Our Youth

Learning to Gain by Giving

Above are students from Loyola H.S., Manhattan, during their service week to Camden, N.J.
Above are students from Loyola School, Manhattan, during their service week to Camden, N.J.

Two Queens teens, Jesse Jaroszewski and Hanna May, spent five days in the heart of East Camden, N.J., to serve and learn.

They joined six of their classmates from Loyola School, Manhattan, for a service trip at Romero Center Ministries, an urban retreat and Catholic social justice education center.

They participated in the Urban Challenge Program, a service-learning and immersion experience rooted in the Catholic faith tradition.

They participated in various volunteer projects and spent one day living on just $3 to better understand what it means to live in poverty.

They also worked with babies and children up to age five; served meals to the homeless and hungry; spent time with the elderly; helped renovate a home for Habitat for Humanity; and walked in a peace rally and vigil.

Before leaving Camden, they attended Mass at St. Joseph’s Pro-Cathedral where they were able to be in solidarity with the community they served that week.

 

Student Reflections:­­­

Jesse Jaroszewski, senior
Long Island City

Although it saddens me to see the poverty that exists in places like Camden, I loved our school service event in Camden. This was my fourth trip with Loyola to Camden, and as I’ve noticed in past visits, my willingness to serve my community grows incrementally.

Seeing that amongst the poverty is a force pushing for a better neighborhood is always amazing, especially when I am able to take part in the cause for justice.

My work in Camden varied; I helped serve meals at a soup kitchen, helped around a sort of pre-school center managing children, spent time at an elderly center and helped workers from Habitat for Humanity move into an abandoned building, providing a home for another family.

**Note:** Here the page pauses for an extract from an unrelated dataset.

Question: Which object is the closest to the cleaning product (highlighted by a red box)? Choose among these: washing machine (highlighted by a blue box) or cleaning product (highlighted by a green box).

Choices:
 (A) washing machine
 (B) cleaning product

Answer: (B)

I met many great people, both those who lived in Camden and those who volunteered alongside me. I plan on attending one more service event at Camden before my senior year ends, and hopefully I could visit again after my graduation.

 

Hanna May, junior
Jackson Heights

I went on my first of three Camden, N.J., excursions during Holy Week of my freshman year and have since returned twice, both in August. Normally, one visit is enough to a neighborhood with a 50 percent literacy rate, but something about this neglected corner of one of the wealthiest states in the nation resonated with me.

Loyola is truly unique in  offering each of its students a practically life-altering experience four times a year. Living and working in one of America’s poorest cities, as I am sure any Loyolan will testify, changes your perspective on charity, social justice and our place among our own marginalized brothers and sisters.

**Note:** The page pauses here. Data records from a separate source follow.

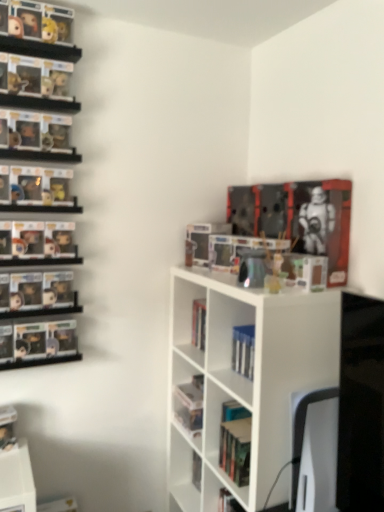 Question: From a real-world perspective, is blue hardcover book at center, which is counted as the 2th book, starting from the right, positioned over white matte bookshelf at center based on gravity?

Choices:
 (A) yes
 (B) no

Answer: (A)

Question: Is blue hardcover book at center, which is counted as the 2th book, starting from the right, touching white matte bookshelf at center?

Choices:
 (A) no
 (B) yes

Answer: (A)

Question: Is white matte bookshelf at center at the back of blue hardcover book at center, acting as the 1th book starting from the left?

Choices:
 (A) no
 (B) yes

Answer: (B)

Question: From the image's perspective, is blue hardcover book at center, which is counted as the 2th book, starting from the right, under white matte bookshelf at center?

Choices:
 (A) yes
 (B) no

Answer: (B)

Question: Could you tell me if blue hardcover book at center, the 1th book ordered from the bottom, is facing white matte bookshelf at center?

Choices:
 (A) yes
 (B) no

Answer: (A)

Question: Is blue hardcover book at center, which is counted as the 2th book, starting from the right, taller or shorter than white matte bookshelf at center?

Choices:
 (A) short
 (B) tall

Answer: (A)

Question: Considering the positions of point (241, 348) and point (283, 290), is point (241, 348) closer or farther from the camera than point (283, 290)?

Choices:
 (A) closer
 (B) farther

Answer: (B)

Question: In the image, is blue hardcover book at center, which is counted as the 2th book, starting from the right, on the left side or the right side of white matte bookshelf at center?

Choices:
 (A) left
 (B) right

Answer: (A)

Question: Considering their positions, is blue hardcover book at center, acting as the 1th book starting from the left, located in front of or behind white matte bookshelf at center?

Choices:
 (A) behind
 (B) front

Answer: (A)

Question: Would you say metallic silver robot at upper right, which is the 2th book in left-to-right order, is to the left or to the right of blue hardcover book at center, the 1th book ordered from the bottom, in the picture?

Choices:
 (A) right
 (B) left

Answer: (A)

Question: From the image's perspective, is metallic silver robot at upper right, placed as the second book when sorted from bottom to top, positioned above or below blue hardcover book at center, which is counted as the 2th book, starting from the right?

Choices:
 (A) below
 (B) above

Answer: (B)

Question: Relative to blue hardcover book at center, the 1th book ordered from the bottom, is metallic silver robot at upper right, the first book in the top-to-bottom sequence, in front or behind?

Choices:
 (A) front
 (B) behind

Answer: (A)

Question: From a real-world perspective, is metallic silver robot at upper right, which ranks as the first book in right-to-left order, physically located above or below blue hardcover book at center, which is counted as the 2th book, starting from the right?

Choices:
 (A) below
 (B) above

Answer: (B)

Question: Considering the relative positions of metallic silver robot at upper right, which is the 2th book in left-to-right order, and white matte bookshelf at center in the image provided, is metallic silver robot at upper right, which is the 2th book in left-to-right order, to the left or to the right of white matte bookshelf at center?

Choices:
 (A) right
 (B) left

Answer: (A)

Question: From a real-world perspective, is metallic silver robot at upper right, which ranks as the first book in right-to-left order, above or below white matte bookshelf at center?

Choices:
 (A) above
 (B) below

Answer: (A)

Learning from the Romero Center staff, surviving on $3 a day and meeting some of the most special and inspirational people at a service event helps you come to terms with your place in the world. It is a deeply spiritual and conveniently timed event for any adolescent.

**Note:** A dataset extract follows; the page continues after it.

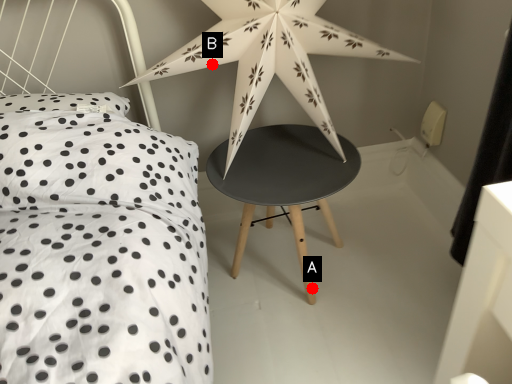 Question: Two points are circled on the image, labeled by A and B beside each circle. Which of the following is the farthest from the observer?

Choices:
 (A) A is further
 (B) B is further

Answer: (A) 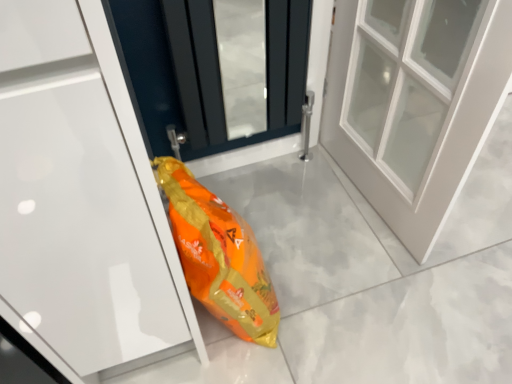 The image size is (512, 384). Find the location of `orange plastic bag at center`. orange plastic bag at center is located at coordinates (219, 256).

We leave with a greater awareness of urban poverty, conversations that changed our way of thinking and experiences that challenge us to contemplate our roles of social justice. Personally, my most worthwhile time in Camden was at the Martin Luther King Child Development Center (MLKCDC), a daycare that serves Camden’s youth.

Inspired by the great work I saw in their staff and children, I hoped to bring that same spirit to my grammar school, St. Joan of Arc Catholic School, in my own neighborhood by organizing two school supply drives – from my town’s kids to theirs. Many trips to MLKCDC later, seeing the connections formed between the children at both schools is something I continue to carry with me.